▸ **EXERCISE INSTRUCTIONS**:
Lines before the one containing "Xilografías y Linó" are not wanted. Transcribe that line and all after it exactly, to the end of the entries.

[Transcribed page contents]

*** Block opens ***

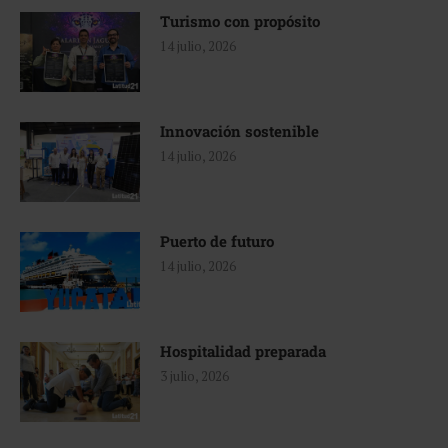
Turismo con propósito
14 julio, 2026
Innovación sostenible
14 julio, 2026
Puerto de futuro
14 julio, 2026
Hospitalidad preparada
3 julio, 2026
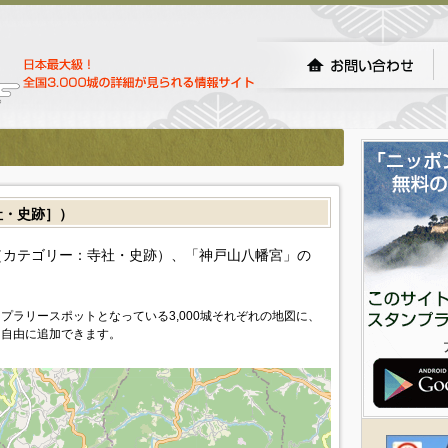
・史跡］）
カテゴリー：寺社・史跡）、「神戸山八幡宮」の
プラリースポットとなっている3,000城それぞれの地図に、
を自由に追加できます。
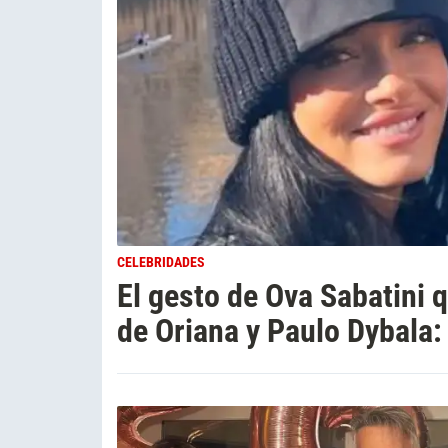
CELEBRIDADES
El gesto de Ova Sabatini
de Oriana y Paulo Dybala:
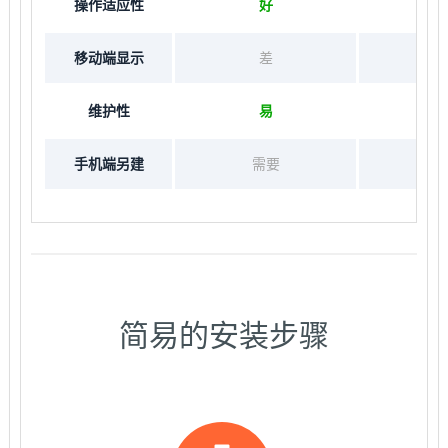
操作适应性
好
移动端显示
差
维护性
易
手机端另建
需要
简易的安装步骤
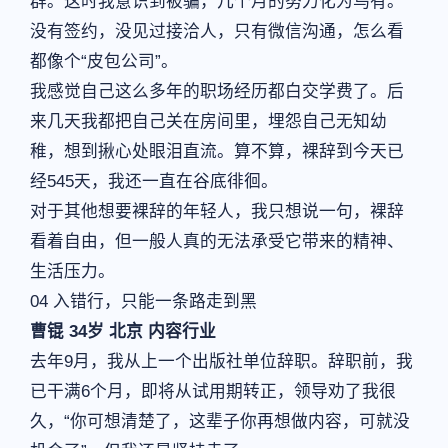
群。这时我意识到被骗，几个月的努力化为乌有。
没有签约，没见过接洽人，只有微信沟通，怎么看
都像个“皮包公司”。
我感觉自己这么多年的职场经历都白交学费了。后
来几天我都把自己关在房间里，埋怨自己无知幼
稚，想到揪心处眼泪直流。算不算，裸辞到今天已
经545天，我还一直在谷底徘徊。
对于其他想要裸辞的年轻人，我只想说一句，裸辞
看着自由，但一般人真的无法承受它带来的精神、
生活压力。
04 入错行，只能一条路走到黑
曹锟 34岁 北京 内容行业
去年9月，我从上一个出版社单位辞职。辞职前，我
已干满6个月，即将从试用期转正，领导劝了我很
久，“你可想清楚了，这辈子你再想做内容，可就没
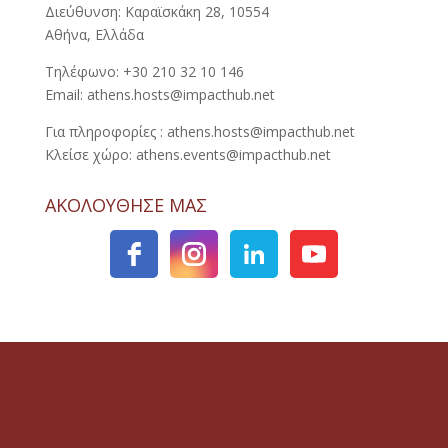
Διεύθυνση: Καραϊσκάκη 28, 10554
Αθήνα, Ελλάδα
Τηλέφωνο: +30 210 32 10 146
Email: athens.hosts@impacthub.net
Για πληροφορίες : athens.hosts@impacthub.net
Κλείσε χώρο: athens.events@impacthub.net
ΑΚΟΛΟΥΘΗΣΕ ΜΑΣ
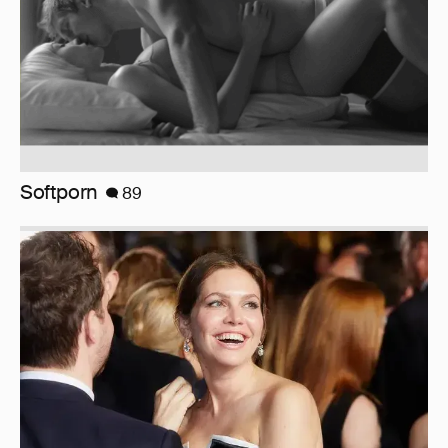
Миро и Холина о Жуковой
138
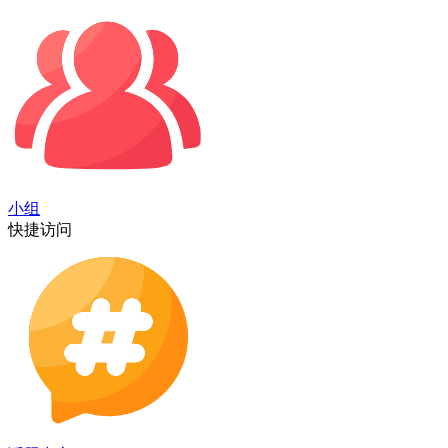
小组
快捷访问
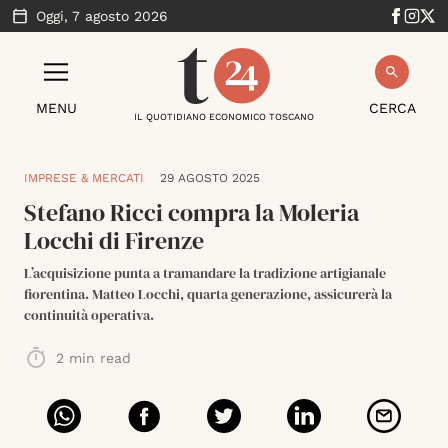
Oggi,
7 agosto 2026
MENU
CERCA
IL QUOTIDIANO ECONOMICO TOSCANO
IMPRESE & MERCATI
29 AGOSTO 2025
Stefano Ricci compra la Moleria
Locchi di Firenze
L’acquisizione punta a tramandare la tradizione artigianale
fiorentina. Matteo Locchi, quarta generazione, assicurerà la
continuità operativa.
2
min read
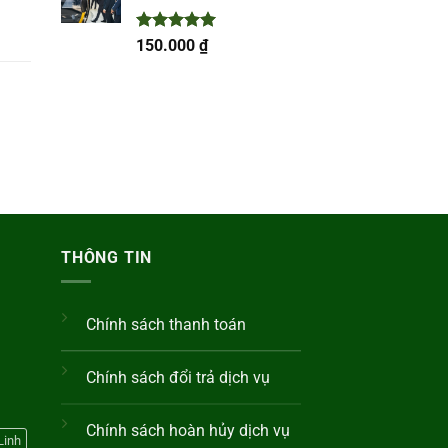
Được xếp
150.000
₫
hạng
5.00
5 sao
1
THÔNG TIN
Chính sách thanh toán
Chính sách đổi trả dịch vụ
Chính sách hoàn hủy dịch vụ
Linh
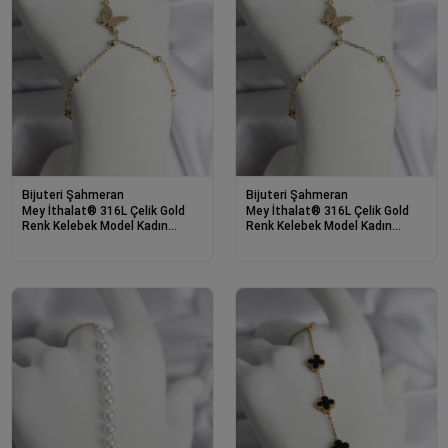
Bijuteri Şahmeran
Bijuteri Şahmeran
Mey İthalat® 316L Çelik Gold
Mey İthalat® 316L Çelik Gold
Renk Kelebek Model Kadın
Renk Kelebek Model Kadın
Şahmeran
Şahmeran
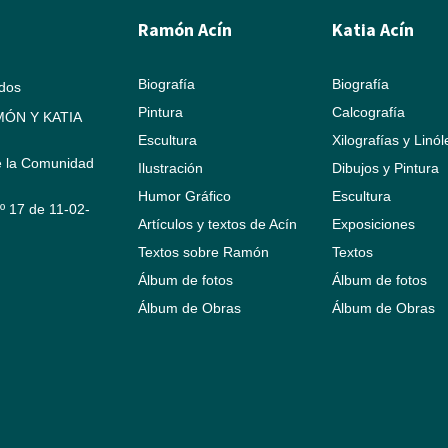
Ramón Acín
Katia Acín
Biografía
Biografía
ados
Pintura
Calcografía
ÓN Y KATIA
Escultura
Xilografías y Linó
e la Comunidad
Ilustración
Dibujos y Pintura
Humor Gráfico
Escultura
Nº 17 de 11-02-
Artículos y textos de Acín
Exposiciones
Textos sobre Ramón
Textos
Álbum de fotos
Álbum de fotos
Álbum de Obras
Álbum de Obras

*** Block closes ***

▸ **EXERCISE RESULT**:
Xilografías y Linó
e la Comunidad
Ilustración
Dibujos y Pintura
Humor Gráfico
Escultura
Nº 17 de 11-02-
Artículos y textos de Acín
Exposiciones
Textos sobre Ramón
Textos
Álbum de fotos
Álbum de fotos
Álbum de Obras
Álbum de Obras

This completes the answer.